As you succeed in racing down the mountain and progressing forward, you’ll unlock crew members, that provide temporary buffs/mutators tailor-made to your playthrough. You are presented with four different options, such as lowering the number of curves you’ll see in tracks, making the dirt paths wider, gain additional spin speed, and more. These are limited to your current run, think of Descenders as an extreme downhill roguelike. Nothing in Descenders is forcing you to follow the path in front of you, and at times it’s essential to explore the landscape freely. For example, you may be tasked with gaining five seconds of air time, in a path that has zero jumps, and instead is focused on tight turns. You can either try and get enough air by going over the sides of the path or search out other things to jump over that are not found on the trail. If you do go down that path, be careful of large boulders, trees, and even rampaging hay bales, at least in the highlands. I’ll also mention that checkpoints are limited to the path laid out before you, so if you bail while exploring the environment, you may have to restart near the start of the level. Each of the different worlds provides their own styling to the game, such as having you jump over/through a fire watch tower in the forest.

Although you are free to take any path you desire, you’ll need to complete the boss track in each of the worlds to advance. These culminate in a path to a massive boss jump, such as jumping over a bridge with a speeding train and landing cleanly on the other side. These jumps aren’t only about reaching a high-rate of speed, and instead, you need to judge the proper speed not to overshoot the landing area, as well as ensure you are lined up correctly, as there isn't a way to adjust your trajectory once you are airborne. I’ve lost count on the number of times, I’ve come crashing back down to earth on these boss jumps. Not to mention, but when crashing from these types of extreme attempts, you will lose more than a single health. Gaining rep not only puts you in a higher division, but you’ll also unlock countless cosmetic items to customize your avatar and bike.

Simply Put

RageSquid’s path for Descenders is clear; make an extreme fast-paced downhill title that can be accessed by anyone, but difficult to master.

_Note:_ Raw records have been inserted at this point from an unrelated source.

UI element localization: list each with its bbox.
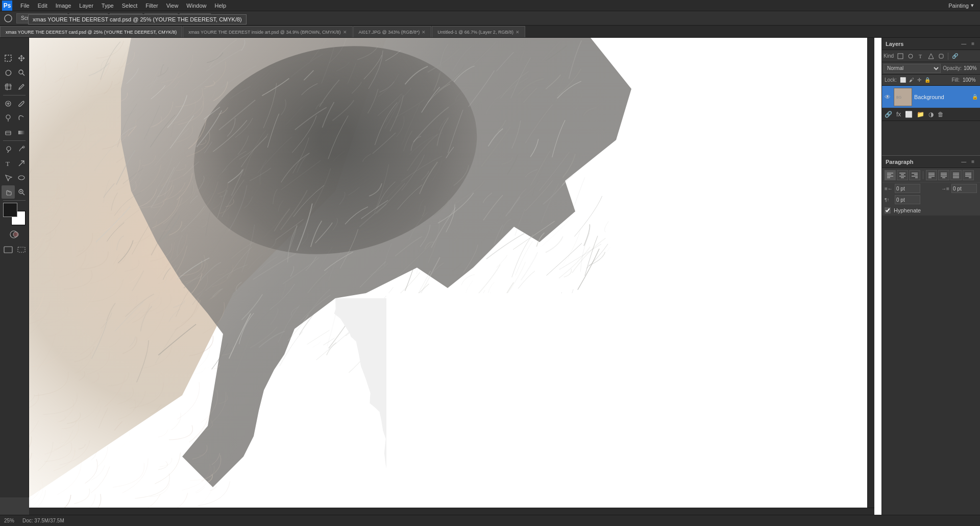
layers-panel-menu[interactable]: ≡ [970, 40, 976, 47]
menu-type[interactable]: Type [97, 2, 118, 10]
shape-tool[interactable] [15, 171, 28, 184]
svg-line-13 [8, 151, 9, 153]
brush-tool[interactable] [15, 97, 28, 110]
color-swatches[interactable] [3, 203, 26, 225]
doc-tab-close-2[interactable]: ✕ [422, 30, 426, 35]
artboard-tool[interactable] [15, 243, 28, 256]
indent-left-input[interactable] [895, 184, 920, 193]
layer-lock-icon: 🔒 [972, 94, 978, 100]
doc-tab-close-3[interactable]: ✕ [516, 30, 520, 35]
hyphenate-checkbox[interactable] [885, 207, 891, 213]
horizontal-scrollbar[interactable] [29, 508, 874, 515]
quick-mask-tool[interactable] [8, 228, 21, 241]
doc-tab-3[interactable]: Untitled-1 @ 66.7% (Layer 2, RGB/8) ✕ [432, 26, 525, 37]
menu-window[interactable]: Window [182, 2, 210, 10]
tooltip-box: xmas YOURE THE DEEREST card.psd @ 25% (Y… [28, 14, 247, 25]
menu-edit[interactable]: Edit [34, 2, 52, 10]
doc-tab-2[interactable]: AI017.JPG @ 343% (RGB/8*) ✕ [353, 26, 432, 37]
zoom-tool[interactable] [15, 185, 28, 199]
space-before-input[interactable] [895, 195, 920, 204]
workspace-selector[interactable]: Painting ▾ [944, 1, 978, 10]
justify-all-btn[interactable] [950, 170, 962, 180]
lasso-tool[interactable] [2, 66, 15, 79]
pen-tool[interactable] [15, 142, 28, 156]
opacity-value: 100% [964, 65, 978, 71]
kind-pixel-icon[interactable] [896, 52, 905, 61]
layer-visibility-eye[interactable]: 👁 [884, 93, 892, 101]
justify-center-btn[interactable] [938, 170, 949, 180]
vertical-scrollbar[interactable] [867, 38, 874, 508]
kind-type-icon[interactable]: T [916, 52, 925, 61]
lock-position-icon[interactable]: ✛ [917, 77, 921, 83]
kind-link-icon[interactable]: 🔗 [950, 52, 960, 61]
paragraph-panel-menu[interactable]: ≡ [970, 158, 976, 165]
svg-text:BG: BG [896, 95, 901, 99]
dodge-tool[interactable] [2, 142, 15, 156]
marquee-tool[interactable] [2, 52, 15, 65]
crop-tool[interactable] [2, 80, 15, 93]
menu-image[interactable]: Image [52, 2, 76, 10]
svg-rect-24 [18, 247, 25, 252]
menu-file[interactable]: File [16, 2, 34, 10]
paragraph-panel: Paragraph — ≡ [881, 155, 980, 216]
layer-mask-icon[interactable]: ⬜ [904, 110, 914, 119]
direct-selection-tool[interactable] [2, 171, 15, 184]
menu-help[interactable]: Help [210, 2, 230, 10]
align-right-btn[interactable] [909, 170, 920, 180]
path-selection-tool[interactable] [15, 157, 28, 170]
paragraph-panel-header: Paragraph — ≡ [881, 156, 980, 168]
workspace-dropdown-icon: ▾ [971, 2, 974, 9]
move-tool[interactable] [15, 52, 28, 65]
svg-point-0 [5, 15, 12, 22]
foreground-color-swatch[interactable] [3, 203, 17, 217]
lock-all-icon[interactable]: 🔒 [924, 77, 930, 83]
eraser-tool[interactable] [2, 126, 15, 139]
history-brush-tool[interactable] [15, 111, 28, 125]
justify-right-btn[interactable] [963, 170, 974, 180]
svg-point-26 [909, 54, 913, 58]
align-left-btn[interactable] [885, 170, 896, 180]
layers-panel-collapse[interactable]: — [960, 40, 968, 47]
doc-tab-1[interactable]: xmas YOURE THE DEEREST inside art.psd @ … [183, 26, 352, 37]
menu-layer[interactable]: Layer [75, 2, 97, 10]
layer-trash-icon[interactable]: 🗑 [937, 110, 945, 119]
layer-fx-icon[interactable]: fx [895, 110, 902, 119]
doc-tab-0[interactable]: xmas YOURE THE DEEREST card.psd @ 25% (Y… [0, 26, 182, 37]
lock-transparency-icon[interactable]: ⬜ [900, 77, 906, 83]
hand-tool-svg [4, 14, 13, 23]
type-tool[interactable]: T [2, 157, 15, 170]
layer-item-background[interactable]: 👁 BG Background 🔒 [881, 86, 980, 108]
align-center-btn[interactable] [897, 170, 908, 180]
kind-adjustment-icon[interactable] [906, 52, 915, 61]
doc-tab-close-1[interactable]: ✕ [343, 30, 347, 35]
blend-mode-select[interactable]: Normal [884, 64, 941, 73]
layer-adjustment-icon[interactable]: ◑ [927, 110, 935, 119]
indent-right-icon: →≡ [941, 186, 949, 192]
quick-selection-tool[interactable] [15, 66, 28, 79]
gradient-tool[interactable] [15, 126, 28, 139]
paragraph-panel-collapse[interactable]: — [960, 158, 968, 165]
lock-paint-icon[interactable]: 🖌 [909, 77, 914, 83]
menu-filter[interactable]: Filter [141, 2, 162, 10]
svg-point-8 [6, 115, 10, 119]
hand-tool[interactable] [2, 185, 15, 199]
kind-shape-icon[interactable] [926, 52, 936, 61]
indent-right-input[interactable] [951, 184, 977, 193]
menu-bar: Ps File Edit Image Layer Type Select Fil… [0, 0, 980, 11]
space-before-icon: ¶↑ [885, 197, 893, 202]
screen-mode-tool[interactable] [2, 243, 15, 256]
indent-left-row: ≡← →≡ [881, 183, 980, 194]
healing-brush-tool[interactable] [2, 97, 15, 110]
para-align-row [881, 168, 980, 183]
doc-tab-label-2: AI017.JPG @ 343% (RGB/8*) [359, 30, 420, 35]
layer-name: Background [914, 94, 970, 100]
clone-stamp-tool[interactable] [2, 111, 15, 125]
layer-link-icon[interactable]: 🔗 [884, 110, 893, 119]
menu-view[interactable]: View [162, 2, 183, 10]
eyedropper-tool[interactable] [15, 80, 28, 93]
menu-select[interactable]: Select [118, 2, 142, 10]
layer-group-icon[interactable]: 📁 [916, 110, 925, 119]
fur-image-canvas [29, 38, 881, 515]
kind-smart-icon[interactable] [937, 52, 946, 61]
justify-left-btn[interactable] [926, 170, 937, 180]
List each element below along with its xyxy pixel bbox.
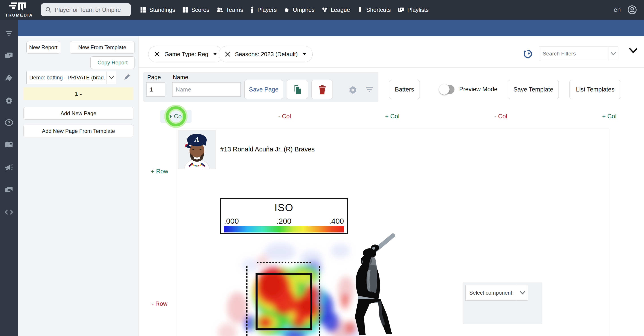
nav-players[interactable]: Players (246, 6, 280, 14)
glossary-icon[interactable] (0, 134, 18, 156)
pencil-icon (123, 73, 131, 81)
legend-gradient-bar (224, 226, 344, 232)
page-filter-button[interactable] (365, 86, 374, 94)
nav-league[interactable]: League (318, 6, 354, 14)
chevron-down-icon (517, 285, 528, 300)
tags-icon[interactable] (0, 67, 18, 89)
copy-page-icon (293, 84, 302, 94)
help-icon[interactable]: ? (0, 112, 18, 134)
main-content: Game Type: Reg Seasons: 2023 (Default) (139, 36, 644, 336)
user-avatar-icon[interactable] (628, 5, 637, 14)
nav-label: Playlists (407, 6, 428, 14)
media-icon[interactable] (0, 178, 18, 201)
players-icon (250, 6, 255, 13)
standings-icon (140, 6, 146, 13)
page-settings-button[interactable] (348, 84, 358, 95)
delete-page-button[interactable] (312, 80, 333, 99)
umpires-icon (284, 6, 290, 13)
copy-report-button[interactable]: Copy Report (90, 56, 135, 69)
nav-playlists[interactable]: Playlists (394, 6, 432, 14)
report-select-value: Demo: batting - PRIVATE (brad... (27, 71, 106, 84)
search-filters-input[interactable] (539, 47, 608, 60)
add-col-button-3[interactable]: + Col (602, 113, 616, 120)
legend-tick-mid: .200 (276, 217, 291, 226)
announcements-icon[interactable] (0, 156, 18, 178)
collapse-filters-button[interactable] (629, 48, 638, 54)
shortcuts-icon (357, 6, 364, 13)
nav-label: Shortcuts (366, 6, 391, 14)
add-row-button[interactable]: + Row (151, 168, 168, 175)
report-select[interactable]: Demo: batting - PRIVATE (brad... (26, 71, 116, 84)
duplicate-page-button[interactable] (287, 80, 308, 99)
add-new-page-button[interactable]: Add New Page (24, 107, 133, 120)
name-label: Name (173, 74, 188, 81)
nav-label: Umpires (293, 6, 314, 14)
page-number-input[interactable] (146, 82, 165, 97)
filter-lines-icon (365, 86, 374, 94)
zone-dashed-line-right (319, 266, 320, 336)
heatmap-legend: ISO .000 .200 .400 (220, 198, 348, 234)
svg-text:?: ? (8, 120, 10, 125)
batters-button[interactable]: Batters (389, 80, 420, 99)
toggle-knob (439, 84, 450, 95)
remove-col-button-2[interactable]: - Col (494, 113, 507, 120)
global-search[interactable] (41, 3, 131, 16)
history-icon (523, 49, 533, 59)
primary-nav: Standings Scores Teams (136, 6, 432, 14)
remove-col-button-1[interactable]: - Col (278, 113, 291, 120)
trash-icon (318, 84, 326, 94)
filter-bar: Game Type: Reg Seasons: 2023 (Default) (139, 36, 644, 68)
search-filters-combobox[interactable] (539, 46, 618, 61)
close-icon[interactable] (154, 51, 160, 57)
remove-row-button[interactable]: - Row (152, 300, 168, 307)
nav-label: League (331, 6, 350, 14)
empty-component-cell: Select component (463, 282, 542, 324)
filter-icon[interactable] (0, 22, 18, 44)
locale-selector[interactable]: en (614, 6, 621, 14)
add-col-button-2[interactable]: + Col (385, 113, 400, 120)
nav-scores[interactable]: Scores (178, 6, 213, 14)
embed-code-icon[interactable] (0, 201, 18, 223)
add-new-page-from-template-button[interactable]: Add New Page From Template (24, 124, 133, 137)
search-icon (45, 6, 52, 14)
caret-down-icon (213, 52, 217, 56)
gear-icon (348, 84, 358, 94)
global-search-input[interactable] (54, 6, 127, 14)
side-rail: ? (0, 20, 18, 336)
trumedia-logo[interactable]: TRUMEDIA (0, 0, 38, 20)
save-template-button[interactable]: Save Template (508, 80, 559, 99)
legend-ticks: .000 .200 .400 (221, 217, 346, 226)
nav-shortcuts[interactable]: Shortcuts (353, 6, 394, 14)
chevron-down-icon[interactable] (608, 47, 618, 60)
save-page-button[interactable]: Save Page (244, 80, 283, 99)
preview-mode-label: Preview Mode (459, 86, 498, 93)
filter-chip-label: Seasons: 2023 (Default) (235, 51, 298, 58)
edit-report-button[interactable] (123, 73, 131, 82)
nav-teams[interactable]: Teams (213, 6, 246, 14)
nav-umpires[interactable]: Umpires (280, 6, 318, 14)
svg-text:A: A (194, 136, 199, 143)
component-select[interactable]: Select component (466, 285, 528, 301)
brand-text: TRUMEDIA (5, 13, 33, 18)
settings-icon[interactable] (0, 89, 18, 112)
close-icon[interactable] (225, 51, 230, 57)
league-icon (321, 6, 328, 13)
add-col-button-1[interactable]: + Col (169, 113, 183, 120)
filter-history-button[interactable] (523, 49, 533, 60)
filter-chip-seasons[interactable]: Seasons: 2023 (Default) (218, 46, 312, 62)
new-from-template-button[interactable]: New From Template (70, 41, 135, 54)
component-select-placeholder: Select component (466, 285, 517, 300)
page-label: Page (147, 74, 161, 81)
teams-icon (216, 6, 223, 13)
caret-down-icon (302, 52, 306, 56)
page-list-item-1[interactable]: 1 - (24, 87, 133, 100)
report-panel: New Report New From Template Copy Report… (18, 36, 139, 336)
trumedia-logo-icon (7, 2, 31, 12)
page-name-input[interactable] (172, 82, 240, 97)
nav-standings[interactable]: Standings (136, 6, 178, 14)
new-report-button[interactable]: New Report (26, 41, 60, 54)
preview-mode-toggle[interactable] (440, 85, 454, 94)
filter-chip-game-type[interactable]: Game Type: Reg (148, 46, 223, 62)
video-playlists-icon[interactable] (0, 44, 18, 67)
list-templates-button[interactable]: List Templates (570, 80, 621, 99)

The decision to expand upon the procedurally generated worlds by opening the paths available to players was brilliant. The latest updates to the rep system and the inclusion of the roguelike temporary mutators show that the developers are listening to their community. Now excuse me while I continue my quest to land a first-person double front flip over a train.

Note: ​​Descenders was reviewed based on a digital Xbox One copy of the game, provided by the publisher.